İngiltere’de dün iktidardaki Muhafazakar Parti’nin yeni lideri seçilen Rishi Sunak, Kral 3. Charles tarafından hükümeti kurmakla görevlendirildi ve resmen başbakanlık görevini devraldı. Şimdi gözler Sunak’ın açıklayacağı kabinede. Sunak son liderlik kampanyasında çok az vaatte bulunmuş ve detaylı bir açıklama yapmamıştı.

Sunak pandemi kısıtlamalarında 11 milyon işçinin maaş ödemesini uzun süre devletin üstlenmesini de içeren ekonomi kararlarıyla, “büyük ekonomik sorunların” yaşandığı bir dönemden tecrübeli bir şekilde çıkmayı başardı.

Ülke Covid etkisiyle yaygın bir işsizlik ve olası bir ekonomik buhranla karşı karşıyayken Sunak ve ekibi, maaş destek paketi ve serbest meslek girişimleri desteğinden vazgeçip, çift hanelere ulaşması beklenen işsizliği rekor düzeye düşürdü.
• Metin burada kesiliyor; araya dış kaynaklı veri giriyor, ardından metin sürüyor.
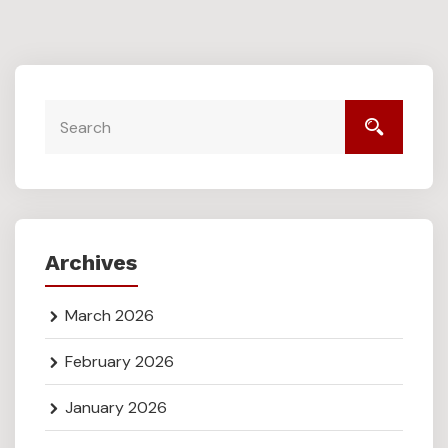
Archives
March 2026
February 2026
January 2026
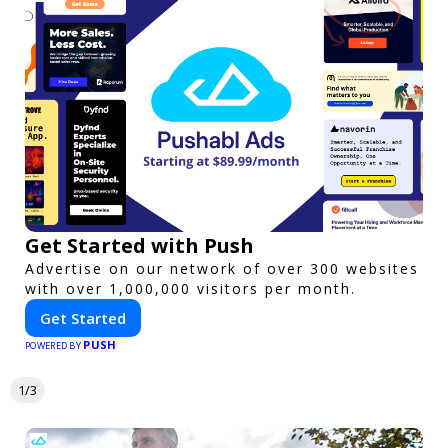
Get Started with Push
Advertise on our network of over 300 websites
with over 1,000,000 visitors per month.
Get Started
PUSH
POWERED BY
1/3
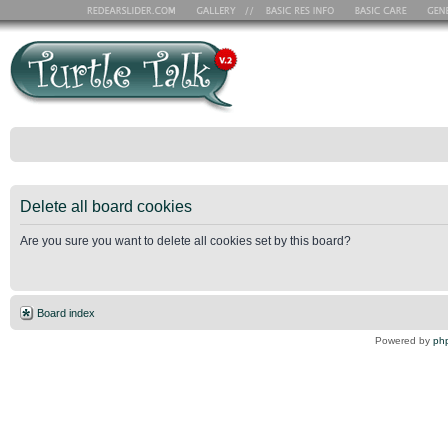
Delete all board cookies
Are you sure you want to delete all cookies set by this board?
Board index
Powered by
ph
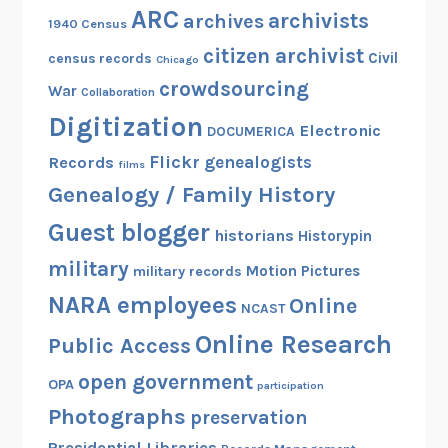
ARC
archivists
archives
1940 Census
citizen archivist
Civil
census records
Chicago
crowdsourcing
War
Collaboration
Digitization
Electronic
DOCUMERICA
Flickr
genealogists
Records
films
Genealogy / Family History
Guest blogger
historians
Historypin
military
Motion Pictures
military records
NARA employees
Online
NCAST
Online Research
Public Access
open government
OPA
participation
Photographs
preservation
Presidential Libraries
Ancak Sunak bugün farklı türden zorluklarla karşı karşıya ve pandemi döneminde söylediği “ne gerekiyorsa” ifadesini kullanacak kadar eli serbest değil.
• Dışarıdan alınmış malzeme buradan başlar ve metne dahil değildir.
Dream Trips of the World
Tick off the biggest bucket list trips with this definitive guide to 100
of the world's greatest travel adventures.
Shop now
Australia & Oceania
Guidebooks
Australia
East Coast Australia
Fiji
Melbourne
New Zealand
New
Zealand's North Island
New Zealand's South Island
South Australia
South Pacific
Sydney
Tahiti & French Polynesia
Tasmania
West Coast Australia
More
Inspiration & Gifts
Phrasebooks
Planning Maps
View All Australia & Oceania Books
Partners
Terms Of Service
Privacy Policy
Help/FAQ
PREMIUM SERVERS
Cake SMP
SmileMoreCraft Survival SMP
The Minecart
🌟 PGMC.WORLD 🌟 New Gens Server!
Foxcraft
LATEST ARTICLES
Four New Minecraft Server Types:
Bir yıldan biraz fazla bir süredir Sunak, pandemi sonrasının ekonomiye etkisiyle bir enflasyon dalgasının gelmekte olduğu uyarısında bulunuyordu.

Bugün, uzun yıllardır görülmeyen düzeyde yüksek enflasyon, yüksek borçlar, düşük büyüme oranı ve piyasalarda kaybolan itibarın yeniden kazanılması sorunları ile yüz yüzeyiz.
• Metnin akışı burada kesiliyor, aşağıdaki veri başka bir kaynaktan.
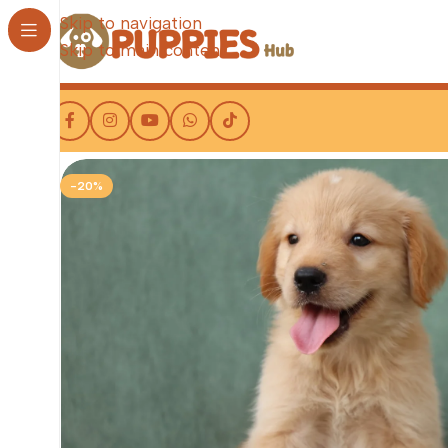
Skip to navigation
Skip to main content
-20%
Sunak’ın liderlik yarışını kazanmasıyla piyasalar yatışmış ve artık hükümet borçlanmasının faiz oranları da Liz Truss döneminde açıklanan mini bütçe öncesi seviyelere gerilemiş durumda.

Bu şekilde devam ederse ipotek ve işletme kredileri faiz oranlarındaki artış sınırlı tutulabilir.

Böylece hükümetin borç faizi ödemelerindeki tırmanmanın maliyeti de düşebilir.

Ancak Sunak’ın borçlanma oranını makul bir seviyeye çekmesi,  bunun için de ya vergileri artırması ya da kemer sıkma önlemleri açıklaması gerekir.

Bu büyük kararlar, partide birliğin sağlanıp sağlanamayacağı konusunda da önemli bir test olacak.

Maliye Bakanı olarak istifa etmeden önce Sunak sigorta primlerinin, vergi ve sosyal yardımların yüzde 10 enflasyon seviyesine uygun tutulması kararını desteklemişti.

Pandemi döneminde İngiltere Merkez Bankası devlet tahvillerini satın almış, borçlanma maliyetini düşük tutmuştu.

Şimdi ise bunun tersini yapmayı, politika faizini de yükseltmeyi planlıyor.

Sunak’ın Maliye Bakanı olarak Jeremy Hunt’ı görevde tutacağı varsayılıyor, bu görevde kimin olacağı da yeni başbakanın hükümeti ne şekilde yöneteceğine dair epeyce ipucu sunabilir.

Ekonomide önemli kararları kendisi mi alacak, yoksa bakanlarına mı bırakacak?

Dahası önemli bir yapısal sorun da var: Doğrudan halktan yetki almamış bir başbakan olarak Sunak, 2019 seçimlerinde partisinin sunduğu seçim manifestosuna bağlı olacak.

Ama pandemi ve enerji krizi sonrası dönemde, üç yıl öncesinin öncelikleri, bugünün gerektirdiği acil ve zorlu kararlarla tam uyum göstermeyebilir.